Search the data below for the string "cell". Extract every line that contains it.

-- Records from a dataset --
○ ○ ○
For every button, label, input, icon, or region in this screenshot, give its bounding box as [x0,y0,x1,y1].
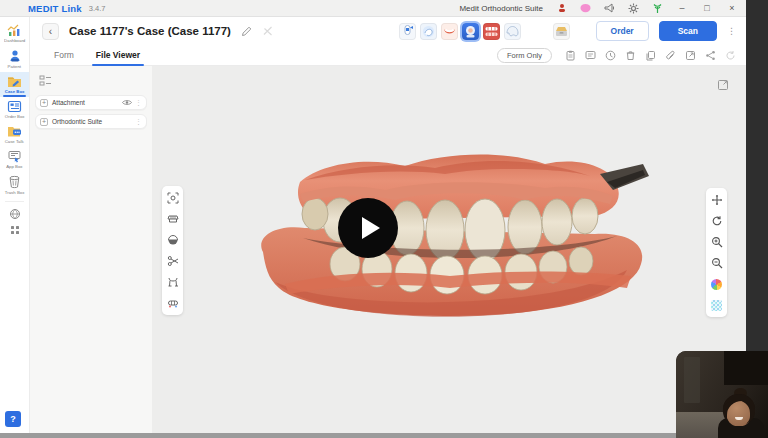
app-box-icon [7,150,22,163]
app-icon-scanner[interactable] [399,23,416,40]
sidebar-item-case-talk[interactable]: Case Talk [0,122,29,147]
globe-sync-icon [9,208,21,220]
visibility-eye-icon[interactable] [122,99,132,106]
zoom-out-icon[interactable] [711,257,723,269]
apps-grid-icon [10,225,20,235]
expand-plus-icon[interactable]: + [40,99,48,107]
titlebar: MEDIT Link 3.4.7 Medit Orthodontic Suite… [0,0,746,17]
maximize-button[interactable]: □ [701,3,713,13]
form-only-button[interactable]: Form Only [497,48,552,63]
case-drawer-icon[interactable] [553,23,570,40]
settings-gear-icon[interactable] [628,3,639,14]
item-menu-kebab[interactable]: ⋮ [135,118,142,126]
video-play-button[interactable] [338,198,398,258]
play-triangle-icon [362,217,380,239]
color-palette-icon[interactable] [711,278,723,290]
tab-file-viewer[interactable]: File Viewer [96,45,140,66]
sidebar-nav: Dashboard Patient Case Box Order Box Cas… [0,17,30,433]
webcam-door [684,357,700,403]
tree-item-orthodontic-suite[interactable]: + Orthodontic Suite ⋮ [35,114,147,129]
tabs-bar: Form File Viewer Form Only [30,45,746,66]
webcam-overlay[interactable] [676,351,768,438]
webcam-person [714,382,766,438]
app-logo: MEDIT Link [28,3,82,14]
fit-view-icon[interactable] [167,192,179,204]
sidebar-divider [5,201,24,202]
fullscreen-expand-icon[interactable] [717,79,729,91]
suite-name: Medit Orthodontic Suite [459,4,543,13]
sidebar-item-case-box[interactable]: Case Box [0,72,29,97]
expand-plus-icon[interactable]: + [40,118,48,126]
sync-refresh-icon[interactable] [725,50,736,61]
sidebar-item-label: App Box [6,164,22,168]
case-title: Case 1177's Case (Case 1177) [69,25,231,37]
history-clock-icon[interactable] [605,50,616,61]
sidebar-item-app-box[interactable]: App Box [0,147,29,172]
recording-user-icon[interactable] [556,3,567,14]
tree-item-attachment[interactable]: + Attachment ⋮ [35,95,147,110]
memo-icon[interactable] [585,50,596,61]
window-edge [0,433,746,438]
tree-list-icon[interactable] [39,74,52,87]
edit-pencil-icon[interactable] [241,26,252,37]
dashboard-chart-icon [7,24,22,37]
app-icon-smile-design[interactable] [441,23,458,40]
scan-button[interactable]: Scan [659,21,717,41]
sidebar-item-trash-box[interactable]: Trash Box [0,172,29,198]
dental-scan-model [245,142,655,322]
app-window: MEDIT Link 3.4.7 Medit Orthodontic Suite… [0,0,746,433]
sidebar-item-label: Dashboard [4,38,25,42]
sidebar-item-sync[interactable] [0,205,29,222]
sidebar-item-order-box[interactable]: Order Box [0,97,29,122]
sidebar-item-dashboard[interactable]: Dashboard [0,21,29,46]
form-clipboard-icon[interactable] [565,50,576,61]
help-button[interactable]: ? [5,411,21,427]
back-button[interactable]: ‹ [42,23,59,40]
tab-form[interactable]: Form [54,45,74,66]
app-icon-clear-aligner[interactable] [504,23,521,40]
webcam-furniture [724,351,768,385]
minimize-button[interactable]: – [676,3,688,13]
model-viewport[interactable] [152,66,746,433]
tree-item-label: Attachment [52,99,122,106]
viewer-toolbar: Form Only [497,48,736,63]
rotate-icon[interactable] [711,215,723,227]
sidebar-item-apps-grid[interactable] [0,222,29,237]
sidebar-item-patient[interactable]: Patient [0,46,29,72]
tab-form-label: Form [54,50,74,60]
sidebar-item-label: Order Box [5,114,25,118]
memo-link-icon[interactable] [262,26,274,37]
app-icon-design[interactable] [420,23,437,40]
order-box-card-icon [7,100,22,113]
close-button[interactable]: × [726,3,738,13]
attachment-paperclip-icon[interactable] [665,50,676,61]
announcement-icon[interactable] [604,3,615,14]
trash-box-icon [8,175,21,189]
file-tree-panel: + Attachment ⋮ + Orthodontic Suite ⋮ [30,66,152,433]
network-status-icon[interactable] [652,3,663,14]
pan-icon[interactable] [711,194,723,206]
zoom-in-icon[interactable] [711,236,723,248]
copy-icon[interactable] [645,50,656,61]
order-button[interactable]: Order [596,21,649,41]
sidebar-item-label: Case Talk [5,139,24,143]
app-icon-ortho-suite-active[interactable] [462,23,479,40]
cursor-highlight-icon [580,3,591,14]
articulator-icon[interactable] [167,276,179,288]
delete-trash-icon[interactable] [625,50,636,61]
sidebar-item-label: Patient [8,64,21,68]
segmentation-icon[interactable] [167,297,179,309]
sidebar-item-label: Case Box [5,89,25,93]
export-icon[interactable] [685,50,696,61]
model-base-icon[interactable] [167,213,179,225]
case-box-folder-icon [7,75,22,88]
share-icon[interactable] [705,50,716,61]
occlusal-view-icon[interactable] [167,234,179,246]
trim-scissors-icon[interactable] [167,255,179,267]
sidebar-item-label: Trash Box [5,190,25,194]
app-icon-occlusion[interactable] [483,23,500,40]
texture-toggle-icon[interactable] [711,299,723,311]
item-menu-kebab[interactable]: ⋮ [135,99,142,107]
more-options-kebab[interactable]: ⋮ [727,26,736,36]
patient-person-icon [8,49,22,63]
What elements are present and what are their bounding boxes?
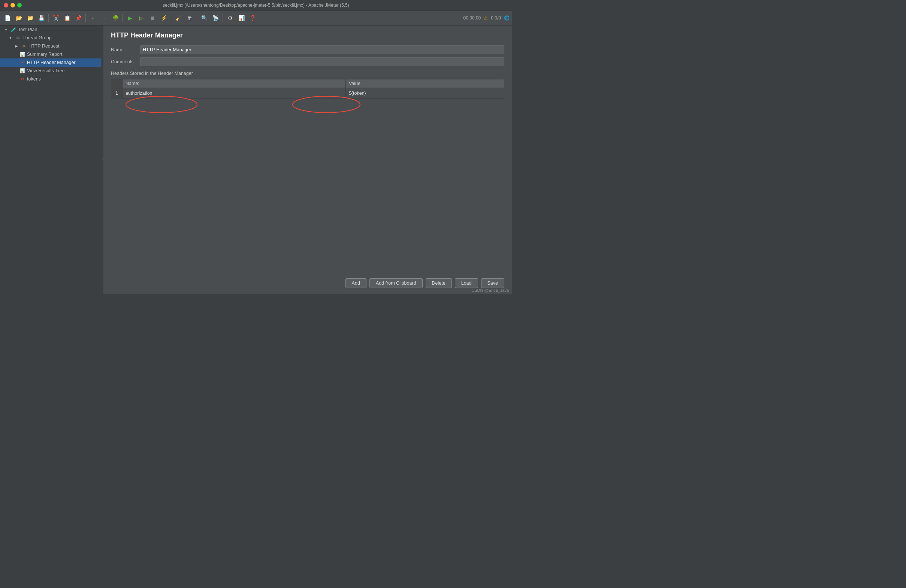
comments-input[interactable] bbox=[140, 57, 504, 66]
sidebar-item-http-request[interactable]: ▶ ✏ HTTP Request bbox=[0, 42, 101, 50]
sidebar-item-view-results-tree[interactable]: 📊 View Results Tree bbox=[0, 67, 101, 75]
watermark: CSDN @Erica_Java bbox=[471, 288, 509, 293]
delete-button[interactable]: Delete bbox=[426, 278, 452, 288]
warning-icon: ⚠ bbox=[484, 15, 488, 21]
expand-icon: ▶ bbox=[13, 43, 19, 49]
table-row[interactable]: 1 authorization ${token} bbox=[111, 88, 504, 99]
toolbar-right: 00:00:00 ⚠ 0 0/0 🌐 bbox=[464, 15, 510, 21]
header-value-cell[interactable]: ${token} bbox=[346, 88, 504, 99]
name-input[interactable] bbox=[140, 45, 504, 54]
run-button[interactable]: ▶ bbox=[125, 13, 135, 23]
panel-title: HTTP Header Manager bbox=[111, 32, 504, 39]
toggle-tree-button[interactable]: 🌳 bbox=[110, 13, 121, 23]
clear-button[interactable]: 🧹 bbox=[173, 13, 183, 23]
open-button[interactable]: 📁 bbox=[25, 13, 35, 23]
save-content-button[interactable]: Save bbox=[481, 278, 505, 288]
save-button[interactable]: 💾 bbox=[36, 13, 46, 23]
summary-report-icon: 📊 bbox=[19, 51, 26, 57]
row-num-cell: 1 bbox=[111, 88, 123, 99]
log-viewer-button[interactable]: 📊 bbox=[236, 13, 247, 23]
sidebar-item-label: tokens bbox=[27, 76, 41, 82]
col-name: Name: bbox=[123, 80, 346, 88]
paste-button[interactable]: 📌 bbox=[73, 13, 83, 23]
timer-display: 00:00:00 bbox=[464, 15, 481, 21]
sidebar-item-label: HTTP Request bbox=[29, 43, 59, 49]
sidebar-item-thread-group[interactable]: ▼ ⚙ Thread Group bbox=[0, 34, 101, 42]
separator-1 bbox=[48, 14, 49, 22]
jmeter-props-button[interactable]: ⚙ bbox=[225, 13, 235, 23]
separator-2 bbox=[85, 14, 86, 22]
content-panel: HTTP Header Manager Name: Comments: Head… bbox=[104, 25, 512, 294]
sidebar-item-http-header-manager[interactable]: ✂ HTTP Header Manager bbox=[0, 59, 101, 67]
add-from-clipboard-button[interactable]: Add from Clipboard bbox=[370, 278, 423, 288]
view-results-icon: 📊 bbox=[19, 68, 26, 74]
http-header-manager-icon: ✂ bbox=[19, 59, 26, 65]
run-no-pause-button[interactable]: ▷ bbox=[136, 13, 147, 23]
sidebar-item-label: Thread Group bbox=[22, 35, 52, 40]
title-bar: seckill.jmx (/Users/shentong/Desktop/apa… bbox=[0, 0, 512, 11]
tokens-icon: ✂ bbox=[19, 76, 26, 82]
separator-3 bbox=[123, 14, 123, 22]
open-template-button[interactable]: 📂 bbox=[13, 13, 24, 23]
sidebar-item-label: View Results Tree bbox=[27, 68, 65, 73]
stop-button[interactable]: ⏹ bbox=[147, 13, 158, 23]
col-value: Value bbox=[346, 80, 504, 88]
shutdown-button[interactable]: ⚡ bbox=[158, 13, 169, 23]
sidebar-item-summary-report[interactable]: 📊 Summary Report bbox=[0, 50, 101, 59]
search-button[interactable]: 🔍 bbox=[199, 13, 209, 23]
help-button[interactable]: ❓ bbox=[247, 13, 258, 23]
http-request-icon: ✏ bbox=[21, 43, 27, 49]
collapse-button[interactable]: − bbox=[99, 13, 109, 23]
bottom-buttons: Add Add from Clipboard Delete Load Save bbox=[346, 278, 504, 288]
window-controls[interactable] bbox=[4, 3, 22, 8]
separator-4 bbox=[171, 14, 171, 22]
name-row: Name: bbox=[111, 45, 504, 54]
remote-start-button[interactable]: 📡 bbox=[210, 13, 221, 23]
sidebar-item-test-plan[interactable]: ▼ 🧪 Test Plan bbox=[0, 25, 101, 34]
sidebar-item-label: Test Plan bbox=[18, 27, 37, 32]
table-header-row: Name: Value bbox=[111, 80, 504, 88]
annotation-svg bbox=[111, 89, 504, 164]
expand-icon: ▼ bbox=[3, 27, 9, 33]
close-button[interactable] bbox=[4, 3, 8, 8]
window-title: seckill.jmx (/Users/shentong/Desktop/apa… bbox=[163, 3, 349, 8]
name-label: Name: bbox=[111, 47, 137, 53]
minimize-button[interactable] bbox=[11, 3, 15, 8]
col-num bbox=[111, 80, 123, 88]
expand-button[interactable]: + bbox=[88, 13, 98, 23]
header-name-cell[interactable]: authorization bbox=[123, 88, 346, 99]
main-layout: ▼ 🧪 Test Plan ▼ ⚙ Thread Group ▶ ✏ HTTP … bbox=[0, 25, 512, 294]
section-title: Headers Stored in the Header Manager bbox=[111, 71, 504, 76]
new-button[interactable]: 📄 bbox=[2, 13, 13, 23]
sidebar-item-tokens[interactable]: ✂ tokens bbox=[0, 75, 101, 83]
sidebar: ▼ 🧪 Test Plan ▼ ⚙ Thread Group ▶ ✏ HTTP … bbox=[0, 25, 101, 294]
load-button[interactable]: Load bbox=[455, 278, 478, 288]
comments-row: Comments: bbox=[111, 57, 504, 66]
separator-5 bbox=[197, 14, 197, 22]
expand-icon: ▼ bbox=[8, 35, 13, 41]
add-button[interactable]: Add bbox=[346, 278, 367, 288]
sidebar-item-label: Summary Report bbox=[27, 52, 62, 57]
thread-group-icon: ⚙ bbox=[15, 35, 21, 41]
headers-table: Name: Value 1 authorization ${token} bbox=[111, 79, 504, 99]
test-plan-icon: 🧪 bbox=[11, 27, 16, 33]
svg-point-1 bbox=[293, 96, 360, 113]
maximize-button[interactable] bbox=[17, 3, 22, 8]
cut-button[interactable]: ✂️ bbox=[51, 13, 61, 23]
comments-label: Comments: bbox=[111, 59, 137, 64]
svg-point-0 bbox=[126, 96, 197, 113]
separator-6 bbox=[223, 14, 223, 22]
sidebar-item-label: HTTP Header Manager bbox=[27, 60, 76, 65]
clear-all-button[interactable]: 🗑 bbox=[184, 13, 195, 23]
copy-button[interactable]: 📋 bbox=[62, 13, 72, 23]
toolbar: 📄 📂 📁 💾 ✂️ 📋 📌 + − 🌳 ▶ ▷ ⏹ ⚡ 🧹 🗑 🔍 📡 ⚙ 📊… bbox=[0, 11, 512, 25]
table-container: Name: Value 1 authorization ${token} bbox=[111, 79, 504, 99]
counter-display: 0 0/0 bbox=[491, 15, 501, 21]
globe-icon: 🌐 bbox=[504, 15, 510, 21]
○ ○ ○
-- TASK OUTPUT --
header-value-cell[interactable]: ${token} bbox=[346, 88, 504, 99]
row-num-cell: 1 bbox=[111, 88, 123, 99]
header-name-cell[interactable]: authorization bbox=[123, 88, 346, 99]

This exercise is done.